Alex’s Challenge

Challenge AcceptedTime to come back to another challenge issued by another reader. The fourth comment on my initial blog post came from Alex, who provided the following prompts…

  • Character Name: Pablo
  • Setting: Law School
  • Object: A candle
  • Emotion: Sad

“Doesn’t it feel like the 19th century?” asked Wash as he brought two more lit candles over to Pablo’s desk.

“How do you figure that?” Pablo said, clearly annoyed with his roommate’s constant interruptions.

“You’re reading by candlelight!”

Pablo looked up from his book and rubbed his eyes. “No. It doesn’t feel like the 19th century. It feels like I’m still in the 21st century and I’m desperately trying to study for an exam on constitutional law in the middle of a very inconvenient blackout while my roommate attempts to sate his boredom due to lack of X-Box and WiFi.”

“Yeah, that about sums it up,” said Wash as he picked up a large textbook from the pile on the edge of the desk. “Torts: Cases and Problems… What’s a tort?”

“A wrongful act or an infringement of a right leading to civil legal liability,” said Pablo as he returned to copying down notes.

“Dude, did you memorize that?”

Pablo sighed. “Yes. I did. Look, I appreciate the extra candles. God knows my eyesight will probably be shot trying to read and write in the dark. But I really need to concentrate on this stuff.”

“You got it, buddy. Say no more,” Wash said as he turned to leave Pablo’s room.

“Thanks,” said Pablo.

He took a deep breath and dove back into his 863 page text on constitutional law. He tried to regain the concentration he had prior to the lights going out. Reading in the dark made that difficult. Intermittent interruptions from a roommate who failed to understand the rigors of law school made it more so.

Pablo ran a hand through his hair and turned the page. He skimmed the first few lines in a paragraph introducing Article IV, Section 2 of the US Constitution. As he read, he realized he had no idea what he had finished reading on the previous page. He was spinning his wheels. Studying in the darkness was getting him nowhere.

He’d been studying nearly non-stop for days. His exam was the next day. Yet he still felt he was not fully prepared. Pablo realized it was just a little depressing.
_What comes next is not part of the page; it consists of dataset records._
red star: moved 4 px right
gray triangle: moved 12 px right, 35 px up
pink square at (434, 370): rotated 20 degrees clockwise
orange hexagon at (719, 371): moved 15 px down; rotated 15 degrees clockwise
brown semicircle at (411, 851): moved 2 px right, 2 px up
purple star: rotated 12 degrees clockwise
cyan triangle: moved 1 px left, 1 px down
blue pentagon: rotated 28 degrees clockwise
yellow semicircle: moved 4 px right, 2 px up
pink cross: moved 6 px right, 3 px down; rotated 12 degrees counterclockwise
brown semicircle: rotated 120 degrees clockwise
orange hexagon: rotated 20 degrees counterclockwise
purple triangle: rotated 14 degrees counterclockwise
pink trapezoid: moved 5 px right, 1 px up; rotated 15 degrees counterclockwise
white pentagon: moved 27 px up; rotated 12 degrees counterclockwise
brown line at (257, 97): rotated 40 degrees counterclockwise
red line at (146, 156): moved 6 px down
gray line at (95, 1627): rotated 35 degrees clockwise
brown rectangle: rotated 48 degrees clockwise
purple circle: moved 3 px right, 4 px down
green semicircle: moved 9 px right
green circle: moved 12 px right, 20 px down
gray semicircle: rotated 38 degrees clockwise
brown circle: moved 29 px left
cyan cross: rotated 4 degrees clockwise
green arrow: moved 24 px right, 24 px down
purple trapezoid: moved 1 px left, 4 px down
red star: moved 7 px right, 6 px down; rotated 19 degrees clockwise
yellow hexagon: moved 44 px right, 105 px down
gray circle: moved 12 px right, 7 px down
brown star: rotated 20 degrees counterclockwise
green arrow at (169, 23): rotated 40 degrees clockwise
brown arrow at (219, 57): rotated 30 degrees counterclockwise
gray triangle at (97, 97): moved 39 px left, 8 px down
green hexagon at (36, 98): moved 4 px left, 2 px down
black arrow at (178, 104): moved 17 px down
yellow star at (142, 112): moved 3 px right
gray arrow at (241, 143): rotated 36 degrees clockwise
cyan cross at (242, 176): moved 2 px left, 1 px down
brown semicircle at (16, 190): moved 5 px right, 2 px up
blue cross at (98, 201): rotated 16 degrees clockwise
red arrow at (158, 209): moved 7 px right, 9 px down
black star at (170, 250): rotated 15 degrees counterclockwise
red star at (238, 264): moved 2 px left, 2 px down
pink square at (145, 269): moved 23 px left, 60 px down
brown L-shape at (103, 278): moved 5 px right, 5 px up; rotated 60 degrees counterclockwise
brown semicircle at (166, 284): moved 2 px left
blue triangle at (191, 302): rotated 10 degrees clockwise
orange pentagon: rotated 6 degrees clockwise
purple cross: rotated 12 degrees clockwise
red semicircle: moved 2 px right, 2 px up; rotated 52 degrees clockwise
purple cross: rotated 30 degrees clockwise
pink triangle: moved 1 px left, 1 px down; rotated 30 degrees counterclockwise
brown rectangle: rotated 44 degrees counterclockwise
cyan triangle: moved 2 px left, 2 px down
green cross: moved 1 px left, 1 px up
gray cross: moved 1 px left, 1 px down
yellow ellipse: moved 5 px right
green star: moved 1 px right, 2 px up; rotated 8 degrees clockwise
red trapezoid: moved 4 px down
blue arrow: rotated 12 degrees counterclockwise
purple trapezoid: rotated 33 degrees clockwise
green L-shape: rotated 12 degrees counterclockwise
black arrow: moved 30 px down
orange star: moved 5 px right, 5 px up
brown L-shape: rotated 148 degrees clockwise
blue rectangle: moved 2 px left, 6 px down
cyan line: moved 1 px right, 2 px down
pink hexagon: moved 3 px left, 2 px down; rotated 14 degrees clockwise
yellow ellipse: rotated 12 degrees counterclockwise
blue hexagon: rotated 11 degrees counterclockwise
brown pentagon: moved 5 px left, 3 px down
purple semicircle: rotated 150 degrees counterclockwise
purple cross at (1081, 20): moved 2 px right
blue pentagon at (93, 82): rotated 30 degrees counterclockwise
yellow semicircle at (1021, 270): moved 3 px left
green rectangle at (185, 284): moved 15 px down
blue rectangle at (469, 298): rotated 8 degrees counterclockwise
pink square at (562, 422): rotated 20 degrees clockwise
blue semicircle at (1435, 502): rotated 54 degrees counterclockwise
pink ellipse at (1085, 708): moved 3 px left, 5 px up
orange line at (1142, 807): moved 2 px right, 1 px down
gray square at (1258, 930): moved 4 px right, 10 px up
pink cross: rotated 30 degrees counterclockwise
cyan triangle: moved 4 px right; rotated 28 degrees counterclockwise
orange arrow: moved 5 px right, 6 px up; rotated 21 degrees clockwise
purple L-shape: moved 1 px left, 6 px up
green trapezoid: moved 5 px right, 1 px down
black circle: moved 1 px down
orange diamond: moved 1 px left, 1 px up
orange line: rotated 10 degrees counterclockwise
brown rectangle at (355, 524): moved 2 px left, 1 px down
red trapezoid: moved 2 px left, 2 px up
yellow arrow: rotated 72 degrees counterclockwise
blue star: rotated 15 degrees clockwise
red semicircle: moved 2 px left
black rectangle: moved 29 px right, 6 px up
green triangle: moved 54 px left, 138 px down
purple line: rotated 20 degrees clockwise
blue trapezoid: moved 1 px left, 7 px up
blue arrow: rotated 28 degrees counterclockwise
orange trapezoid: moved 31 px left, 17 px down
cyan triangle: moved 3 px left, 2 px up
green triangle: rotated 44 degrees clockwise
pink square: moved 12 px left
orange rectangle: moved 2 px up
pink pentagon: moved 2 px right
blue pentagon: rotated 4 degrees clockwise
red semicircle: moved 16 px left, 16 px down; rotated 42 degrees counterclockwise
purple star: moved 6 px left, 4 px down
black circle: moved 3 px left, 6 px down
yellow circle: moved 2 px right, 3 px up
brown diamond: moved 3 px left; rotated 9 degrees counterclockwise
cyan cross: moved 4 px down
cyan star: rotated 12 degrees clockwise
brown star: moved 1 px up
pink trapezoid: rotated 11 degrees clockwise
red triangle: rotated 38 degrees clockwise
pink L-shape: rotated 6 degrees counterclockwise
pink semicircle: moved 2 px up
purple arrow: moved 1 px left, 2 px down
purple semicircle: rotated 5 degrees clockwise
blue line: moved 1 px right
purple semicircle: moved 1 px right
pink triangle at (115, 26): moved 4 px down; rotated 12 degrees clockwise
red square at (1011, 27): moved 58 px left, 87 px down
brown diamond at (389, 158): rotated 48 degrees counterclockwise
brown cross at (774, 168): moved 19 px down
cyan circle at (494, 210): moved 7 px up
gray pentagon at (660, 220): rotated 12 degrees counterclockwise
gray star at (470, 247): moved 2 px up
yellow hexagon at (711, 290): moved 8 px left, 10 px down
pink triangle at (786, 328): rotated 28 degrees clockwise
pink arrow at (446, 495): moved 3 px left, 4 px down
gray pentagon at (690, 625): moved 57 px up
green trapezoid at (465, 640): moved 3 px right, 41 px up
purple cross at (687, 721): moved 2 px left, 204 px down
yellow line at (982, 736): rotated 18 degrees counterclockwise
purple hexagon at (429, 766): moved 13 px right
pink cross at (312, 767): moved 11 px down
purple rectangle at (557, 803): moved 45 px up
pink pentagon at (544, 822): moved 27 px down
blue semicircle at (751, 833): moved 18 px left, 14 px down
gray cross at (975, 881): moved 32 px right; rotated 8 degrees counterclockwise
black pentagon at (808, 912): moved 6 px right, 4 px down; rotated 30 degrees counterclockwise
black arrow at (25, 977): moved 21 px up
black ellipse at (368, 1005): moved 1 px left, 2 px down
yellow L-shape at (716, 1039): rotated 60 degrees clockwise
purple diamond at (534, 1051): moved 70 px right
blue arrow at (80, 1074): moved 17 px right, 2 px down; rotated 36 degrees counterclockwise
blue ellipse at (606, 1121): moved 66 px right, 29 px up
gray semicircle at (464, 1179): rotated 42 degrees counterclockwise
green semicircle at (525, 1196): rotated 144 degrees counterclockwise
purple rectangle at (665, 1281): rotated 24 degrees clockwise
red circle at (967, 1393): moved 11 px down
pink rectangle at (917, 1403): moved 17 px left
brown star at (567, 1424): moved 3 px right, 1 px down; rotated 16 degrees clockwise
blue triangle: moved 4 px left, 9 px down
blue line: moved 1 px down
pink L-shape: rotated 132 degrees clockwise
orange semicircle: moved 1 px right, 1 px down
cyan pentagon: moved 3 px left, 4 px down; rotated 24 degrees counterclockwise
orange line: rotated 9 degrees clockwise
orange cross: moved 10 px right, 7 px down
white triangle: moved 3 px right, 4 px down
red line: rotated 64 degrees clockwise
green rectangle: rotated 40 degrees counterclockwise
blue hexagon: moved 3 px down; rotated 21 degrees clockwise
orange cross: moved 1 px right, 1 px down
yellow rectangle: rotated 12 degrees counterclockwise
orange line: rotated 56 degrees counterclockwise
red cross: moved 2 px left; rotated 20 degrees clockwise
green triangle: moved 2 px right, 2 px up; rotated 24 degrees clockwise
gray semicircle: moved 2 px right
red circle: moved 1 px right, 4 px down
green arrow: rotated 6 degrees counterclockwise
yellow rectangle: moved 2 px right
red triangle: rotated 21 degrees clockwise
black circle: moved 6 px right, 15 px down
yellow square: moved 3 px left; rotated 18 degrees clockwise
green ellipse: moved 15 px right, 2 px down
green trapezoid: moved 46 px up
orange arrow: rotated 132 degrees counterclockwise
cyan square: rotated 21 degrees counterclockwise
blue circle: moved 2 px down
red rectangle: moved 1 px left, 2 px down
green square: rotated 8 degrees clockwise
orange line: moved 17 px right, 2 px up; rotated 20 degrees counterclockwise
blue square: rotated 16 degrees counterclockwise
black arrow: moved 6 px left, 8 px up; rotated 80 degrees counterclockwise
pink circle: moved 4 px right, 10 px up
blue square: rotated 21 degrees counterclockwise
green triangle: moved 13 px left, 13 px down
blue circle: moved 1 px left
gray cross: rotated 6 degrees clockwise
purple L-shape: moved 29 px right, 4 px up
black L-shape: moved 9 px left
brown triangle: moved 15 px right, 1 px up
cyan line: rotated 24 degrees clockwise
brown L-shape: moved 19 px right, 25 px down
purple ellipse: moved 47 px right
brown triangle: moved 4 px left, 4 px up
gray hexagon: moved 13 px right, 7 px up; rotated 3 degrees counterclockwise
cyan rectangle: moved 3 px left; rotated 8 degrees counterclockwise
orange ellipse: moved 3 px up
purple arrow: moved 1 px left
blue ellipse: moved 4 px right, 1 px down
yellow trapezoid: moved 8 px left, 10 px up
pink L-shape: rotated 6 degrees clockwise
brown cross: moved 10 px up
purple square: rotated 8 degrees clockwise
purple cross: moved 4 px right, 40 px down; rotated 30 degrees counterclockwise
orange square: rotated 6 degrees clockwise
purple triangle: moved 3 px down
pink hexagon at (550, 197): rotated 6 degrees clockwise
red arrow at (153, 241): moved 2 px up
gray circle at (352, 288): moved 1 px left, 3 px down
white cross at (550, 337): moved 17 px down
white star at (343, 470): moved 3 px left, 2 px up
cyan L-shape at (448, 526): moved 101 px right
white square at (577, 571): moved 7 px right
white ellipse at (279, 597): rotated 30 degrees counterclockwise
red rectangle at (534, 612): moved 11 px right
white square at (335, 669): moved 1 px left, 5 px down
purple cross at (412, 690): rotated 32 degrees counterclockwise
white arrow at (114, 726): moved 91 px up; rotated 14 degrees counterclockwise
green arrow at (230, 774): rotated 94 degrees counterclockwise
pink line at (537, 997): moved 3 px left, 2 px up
He wasn’t feeling sad because he was unprepared for his exam. That was frustrating for him, sure. It was thinking about his friend sitting out in the living room binge watching Lost on Netflix while he sat in his room with the door shut. That’s what made him sad. He could take or leave Lost. He just missed hanging out with his friends.

Wash had been able to go out with everyone without considering consequences. Because he had none. He could go out to eat. He could go see a movie. He didn’t have to worry about writing papers or studying for tests or, eventually, passing the bar.

That’s what Pablo missed. He missed having a carefree attitude in his social life. He hadn’t even seen his girlfriend in a week because she understood how crucial it was for him to hit the books. He’d spoken with her and they Facetimed once or twice, but it wasn’t the same as sharing a meal or watching Wheel of Fortune together. He didn’t even like Wheel of Fortune. But Amy did. And he missed her, too.

Pablo slammed his book closed. He stood up and blew out the four candles sitting on his desk. Walking into the living room, he said, “I’m done studying until the lights come back, or until I take the exam, whichever comes first.”

“Yes!” yelled Wash.

“Let’s go loot the hardware store!”

“Okay,” Wash said, grabbing his jacket. “Wait, I’m not the future lawyer, but I have to think that’s some kind of illegal.”

“Yeah, it is,” Pablo said, “but we’ve gotta get out of here and find something to do. Someone must be having a blackout party somewhere.”

With that, the roommates walked out of the apartment and stumbled through the darkened hallway in search of a cure for Pablo’s sadness.